- Published on
The Sunnah of Using the Right Hand — and Why It Changes Everything
- Authors

- Name
- Ahmad
- Role
- Senior Marketing Manager, Islamic education • Deen Back
بِسْمِ اللهِ الرَّحْمٰنِ الرَّحِيْمِ
In the name of God, the Most Gracious, the Most Merciful.

Your hands do dozens of things today without a single conscious thought.
You reach for a glass. You pass someone their change. You pull on a shirt. You pick up your phone. Each of these moments passes unnoticed, unmemorable, and spiritually neutral — unless you know the sunnah of the right hand.
The Prophet ﷺ made ordinary human actions into acts of worship. Not by changing what he did, but by how he did it. One of the most consistent and overlooked of his practices was using the right hand — not occasionally, not when convenient, but as a constant, conscious orientation toward Allah in the middle of ordinary life.
What the Sunnah of the Right Hand Actually Means
At-tayammun (التَّيَمُّنُ) — starting from the right — was one of the Prophet's ﷺ most consistent practices.
Aisha (RA) reported:
كَانَ النَّبِيُّ ﷺ يُعْجِبُهُ التَّيَمُّنُ فِي تَنَعُّلِهِ وَتَرَجُّلِهِ وَطُهُورِهِ وَفِي شَأْنِهِ كُلِّهِ
"The Prophet liked to start from the right in all of his affairs: putting on his shoes, combing his hair, purifying himself — in all his matters." — (Sahih Bukhari 168)

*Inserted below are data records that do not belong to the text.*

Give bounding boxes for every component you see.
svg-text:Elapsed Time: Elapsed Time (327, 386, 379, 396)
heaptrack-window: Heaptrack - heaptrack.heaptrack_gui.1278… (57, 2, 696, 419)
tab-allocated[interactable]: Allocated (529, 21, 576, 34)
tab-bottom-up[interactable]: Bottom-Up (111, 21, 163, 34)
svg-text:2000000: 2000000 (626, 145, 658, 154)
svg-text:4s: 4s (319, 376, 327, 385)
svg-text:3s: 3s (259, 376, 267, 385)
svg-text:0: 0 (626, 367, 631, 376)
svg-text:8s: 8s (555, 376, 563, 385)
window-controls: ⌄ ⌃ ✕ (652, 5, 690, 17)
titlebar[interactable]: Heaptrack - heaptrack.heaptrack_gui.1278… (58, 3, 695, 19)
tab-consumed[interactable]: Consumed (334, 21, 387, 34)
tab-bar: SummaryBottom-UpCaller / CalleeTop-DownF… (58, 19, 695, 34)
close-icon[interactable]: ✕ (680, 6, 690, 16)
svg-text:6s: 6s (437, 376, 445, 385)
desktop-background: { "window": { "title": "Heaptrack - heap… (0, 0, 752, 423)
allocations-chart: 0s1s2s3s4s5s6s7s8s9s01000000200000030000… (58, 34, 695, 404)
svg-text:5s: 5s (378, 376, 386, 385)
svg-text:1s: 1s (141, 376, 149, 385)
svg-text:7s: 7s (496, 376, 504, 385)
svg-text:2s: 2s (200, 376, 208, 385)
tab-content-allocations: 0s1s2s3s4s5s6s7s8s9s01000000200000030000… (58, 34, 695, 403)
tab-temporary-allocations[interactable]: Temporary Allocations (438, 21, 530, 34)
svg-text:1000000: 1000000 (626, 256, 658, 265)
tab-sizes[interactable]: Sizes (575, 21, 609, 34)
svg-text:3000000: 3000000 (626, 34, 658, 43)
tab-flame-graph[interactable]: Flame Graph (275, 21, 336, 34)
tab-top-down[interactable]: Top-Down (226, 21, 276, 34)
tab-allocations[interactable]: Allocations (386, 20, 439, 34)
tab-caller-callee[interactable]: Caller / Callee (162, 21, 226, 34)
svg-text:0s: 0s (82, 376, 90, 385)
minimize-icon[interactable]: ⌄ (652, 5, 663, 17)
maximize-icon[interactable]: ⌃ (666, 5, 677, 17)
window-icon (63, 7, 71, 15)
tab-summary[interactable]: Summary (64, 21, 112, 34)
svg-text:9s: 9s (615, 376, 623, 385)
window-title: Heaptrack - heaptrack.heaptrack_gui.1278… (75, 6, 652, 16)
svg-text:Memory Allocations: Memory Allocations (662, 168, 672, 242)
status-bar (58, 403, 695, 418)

In all his matters. This is not a narrow ruling about one specific act. It is a comprehensive orientation: the right side, the right hand, the right first — for everything that is an act of honor, generosity, or beginning.
The specific acts he ﷺ explicitly commanded:
- Eating: "When you eat, eat with your right hand." (Sahih Muslim 2019)
- Drinking: "When you drink, drink with your right hand." (Sahih Muslim 2020)
- Entering: He would enter the mosque with his right foot first, and leave with his left.
- Dressing: He would put on his right shoe first, and take off his left shoe first.
- Wudu: Washing the right arm before the left is an established sunnah of purification.
- Giving and receiving: Passing things to people with the right hand is the noble way.
The left hand, by contrast, was used for matters of cleanliness — removing filth, cleaning after the bathroom. This is not a statement that the left hand is inherently inferior. It is a system: the right is for honor, the left is for necessity.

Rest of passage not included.